• Exercise details: Pull every line that holds the word "Skireisen" from the entries.

Collected data
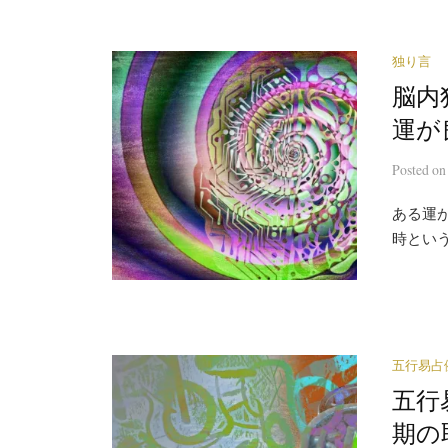
独り言
脳内
運が
Posted
o
ある運
時とい
五行易占
五行
期の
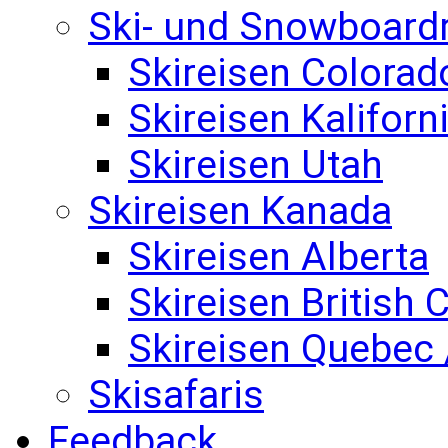
Ski- und Snowboard
Skireisen Colorad
Skireisen Kaliforn
Skireisen Utah
Skireisen Kanada
Skireisen Alberta
Skireisen British
Skireisen Quebec 
Skisafaris
Feedback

• The completed task:
Skireisen Colorad
Skireisen Kaliforn
Skireisen Utah
Skireisen Kanada
Skireisen Alberta
Skireisen British
Skireisen Quebec 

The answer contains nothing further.